In his first two books, Lee Harmon took a creative approach to biblical interpretation.  Rather than a usual commentary, he wrote stories set in the days of the beginning of Christianity.  Through these stories, he illustrated how the gospel of John and the book of Revelation may have come to be written.  Both books are enjoyable as stories and provide historical context.  They also hint at (sometimes more than hint at) Lee’s form of liberal Christianity.

Lee has a new book, The River of Life, in which he seeks to better explain what liberal Christians, such as himself, believe about the Bible and Jesus.  This book is short and personal.  It is also engaging and a good read.

The first chapter is a discussion of heaven and hell.  This chapter is strong, but also points to the problems and challenges of such a book.  As I read I found myself in agreement with much of it, as Lee sought to show that the common conservative, and traditional, view of eternal conscious torment is not the best supported view in the Bible.  Yet many non-liberals would agree with Lee’s case here.  Certainly the traditional view still holds sway in much of “conservative” Christianity but there is much more diversity then Lee seems to allow.

This is even more apparent which begins with a paragraph describing “conservative” Christianity as holding to dispensational theology (think Left Behind).  While holding a non-traditional view of hell may lead to ostracism in many conservative circles, there is much more diversity on the topic of Jesus’ return.  You can find conservatives all over the spectrum.  The seminary I attended was very conservative but few professors (perhaps none) had time for rapture nonsense.  You can find conservatives who hold to all sorts of views from preterism to amillennialism.

Lee clearly paints with a broad brush, a necessity of a book under 100 pages.  And Lee is very hopeful, looking for people on both sides of the liberal-conservative divide to reach across and join hands for the greater good.  Yet if Lee is looking for fundamentalists of the variety he often targets (those who hold to Left Behind theology, for example) to embrace him, he is destined for disappointment.  If he hopes to find friends among other conservatives, perhaps there is more cause for hope.

When I read what Lee writes about the Good News, the Historical Jesus and other topics, I find a lot to applaud.  I also find things to disagree with.  For example, Lee talks about the gospel emphasis on making life better on this side of the grave.  I agree wholeheartedly with this.  While Lee does not deny that the Bible speaks about an afterlife, he is skeptical about the existence of such.  I would respond that it is both – for as much as salvation is about this world, there is great hope for the next world too.  And while Lee is right in being critical of Christians who solely wish to be whisked away to heaven, I’d bet it is Christians with a strong view in an afterlife who have done the most good in this world.  It makes me think of a CS Lewis quote, “Aim at heaven and you will get earth thrown in. Aim at earth and you get neither.”

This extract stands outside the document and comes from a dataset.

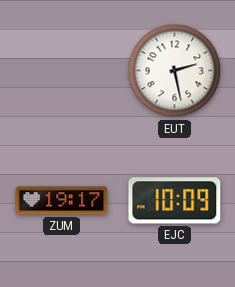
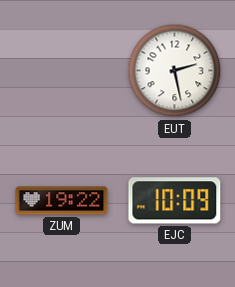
ZUM: 19:17 -> 19:22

For me, the hope and trust that God will complete our work, that the breaking in of the kingdom of God is not solely based on human effort, is motivation to work for it all the more.  Perhaps this is another place where Lee and I would differ – we both want to work for the kingdom of God in this life, but I have faith that this work will be completed whether we fail to reach the goal in our lives or not.  Of course, at the end of the book Lee speaks about God helping us in our work.  So maybe even here there is hope for agreement, enough agreement to get to work, that is!

Like I said above, there is a lot to agree with and disagree with in this book, as well as a lot to think about.  Many conservative Christians will throw this book out the window, deeming it as errant theology and liberal drivel.  If that is all you get from it though, that is unfortunate.  I hope you see a good book written by a man with a heart to bring Jesus’ vision to fruition in this world.  Heart is the right word, in this book we see Lee’s heart.  So maybe we disagree on theology and doctrine; we disagree on things in our head.  But if we can agree on our heart, that is a step in the right direction.